The line that contains "October 25, 2023" and all lines following it to the end of the data below: set these down exactly, and nothing besides.

──────────

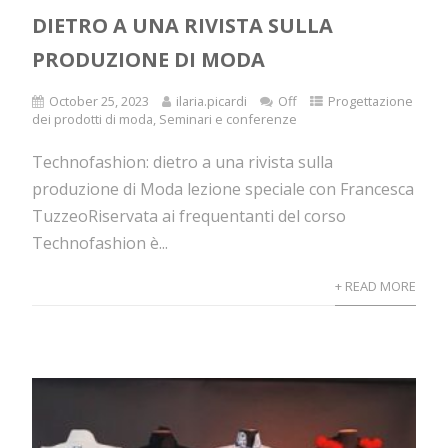
DIETRO A UNA RIVISTA SULLA
PRODUZIONE DI MODA
October 25, 2023
ilaria.picardi
Off
Progettazione
dei prodotti di moda
,
Seminari e conferenze
Technofashion: dietro a una rivista sulla
produzione di Moda lezione speciale con Francesca
TuzzeoRiservata ai frequentanti del corso
Technofashion è...
+ READ MORE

──────────

▶ **FINISHED TASK**
October 25, 2023
ilaria.picardi
Off
Progettazione
dei prodotti di moda
,
Seminari e conferenze
Technofashion: dietro a una rivista sulla
produzione di Moda lezione speciale con Francesca
TuzzeoRiservata ai frequentanti del corso
Technofashion è...
+ READ MORE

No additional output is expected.